Arctic Monkeys’in her şarkısının sözlerini yazdırıp kendime bir kitapçık yapmıştım. Sonra The Strokes’un ilk iki albümünü de ekledim. Çok farklı bir söz yazma tarzları vardı, inanılmazdı. Ana ile hâlâ o kitapçığa bakıyoruz bazen.
Şu an dönüp baktığında hayatınının nasıl bir dönemini temsil ediyorlar?
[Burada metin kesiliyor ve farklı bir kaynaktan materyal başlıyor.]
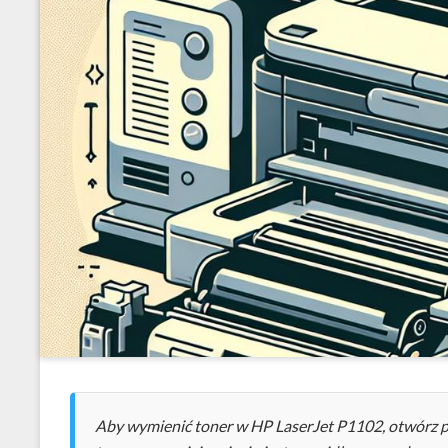
Aby wymienić toner w HP LaserJet P1102, otwórz p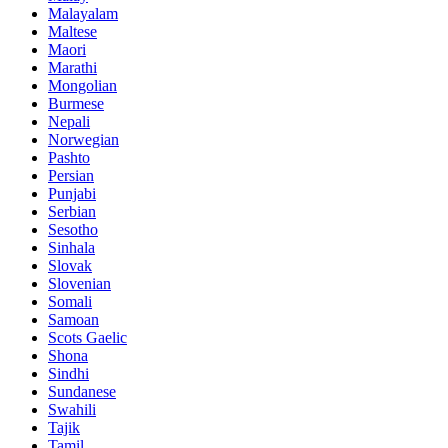
Malayalam
Maltese
Maori
Marathi
Mongolian
Burmese
Nepali
Norwegian
Pashto
Persian
Punjabi
Serbian
Sesotho
Sinhala
Slovak
Slovenian
Somali
Samoan
Scots Gaelic
Shona
Sindhi
Sundanese
Swahili
Tajik
Tamil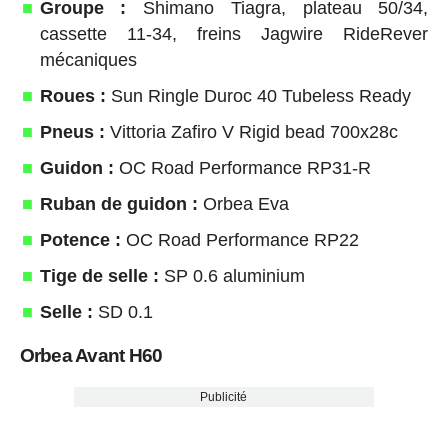
Groupe :
Shimano Tiagra, plateau 50/34,
cassette 11-34, freins Jagwire RideRever
mécaniques
Roues :
Sun Ringle Duroc 40 Tubeless Ready
Pneus :
Vittoria Zafiro V Rigid bead 700x28c
Guidon :
OC Road Performance RP31-R
Ruban de guidon :
Orbea Eva
Potence :
OC Road Performance RP22
Tige de selle :
SP 0.6 aluminium
Selle :
SD 0.1
Orbea Avant H60
Publicité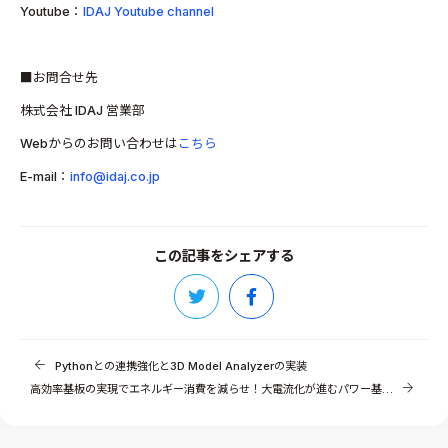
Youtube：
IDAJ Youtube channel
■お問合せ先
株式会社 IDAJ 営業部
Webからのお問い合わせは
こちら
E-mail：
info@idaj.co.jp
この記事をシェアする
Pythonとの連携強化と3D Model Analyzerの実装
高効率基板の実現でエネルギー消費を減らせ！大電流化が進むパワー基板のジュール発熱と放熱対策のポイント（その1）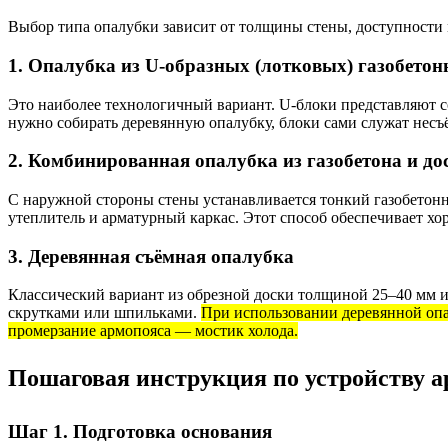
Выбор типа опалубки зависит от толщины стены, доступности 
1. Опалубка из U-образных (лотковых) газобето
Это наиболее технологичный вариант. U-блоки представляют с
нужно собирать деревянную опалубку, блоки сами служат нес
2. Комбинированная опалубка из газобетона и до
С наружной стороны стены устанавливается тонкий газобетон
утеплитель и арматурный каркас. Этот способ обеспечивает 
3. Деревянная съёмная опалубка
Классический вариант из обрезной доски толщиной 25–40 мм 
скрутками или шпильками.
При использовании деревянной опа
промерзание армопояса — мостик холода.
Пошаговая инструкция по устройству ар
Шаг 1. Подготовка основания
Bu müzikler hâlâ hayatımın büyük bir parçası. O zamanlar, her daim benimle.

YAŞ 19-20
O zamanlar en sevdiğin iki albüm neydi?
Bunlar benim açılma yıllarımdı. O iki yılda çok çok çok müzik keşfettim. Cahilliğin güzel yanı da bu işte, bazı şeyler seni daha sonradan şaşırtabiliyor. 60’lar / 70’ler müziğini keşfettim, punk’ın köklerine indim, The Beatles, Stones, Clash, The Velvet Underground, Patti Smith, The Doors, Neil Young, The Kinks, Creedence Clearwater Revival, Joy Division derken büyük bir dünya açıldı önümde. Aynı zamanda ilk festivallerime de gittim. Oasis, Arcade Fire, Tame Impala’nın hâlâ psikedelik olduğu zamanlar, The Killers, The Virgins… Bir yandan da Madrid’in küçük punk sahnesini keşfediyordum. Gerçekten, aşırı fazla müzik vardı hayatımda.
Bu müziklerle nasıl tanışmıştın?
Doğru insanlarla tanışarak. Bazen de yanlış ama zevkli insanlarla…
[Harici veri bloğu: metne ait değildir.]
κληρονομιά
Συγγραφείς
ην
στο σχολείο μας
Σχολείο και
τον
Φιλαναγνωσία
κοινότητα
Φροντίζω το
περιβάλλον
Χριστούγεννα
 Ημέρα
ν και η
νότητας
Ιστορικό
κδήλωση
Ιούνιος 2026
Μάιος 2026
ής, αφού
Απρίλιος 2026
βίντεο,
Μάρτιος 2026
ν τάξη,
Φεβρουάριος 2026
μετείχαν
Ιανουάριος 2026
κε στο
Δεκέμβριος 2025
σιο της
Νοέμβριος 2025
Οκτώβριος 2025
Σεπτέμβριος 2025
Üzerinde nasıl bir etki bıraktıklarını düşünüyorsun?
Bildiğim ve sevdiğim her müzik beni bir şekilde etkilemiştir, bundan eminim. Ne seviyorsan osundur.
Hayatının bu döneminde senin için önemli olan diğer şeyler nelerdi?
The Filth and the Fury belgeseline bayılmıştım. On the Road / Yolda kitabı hayatımı değiştirdi. Her şey aşırı öngörülebilir aslında. Sadece geç kalmış bir ergendim.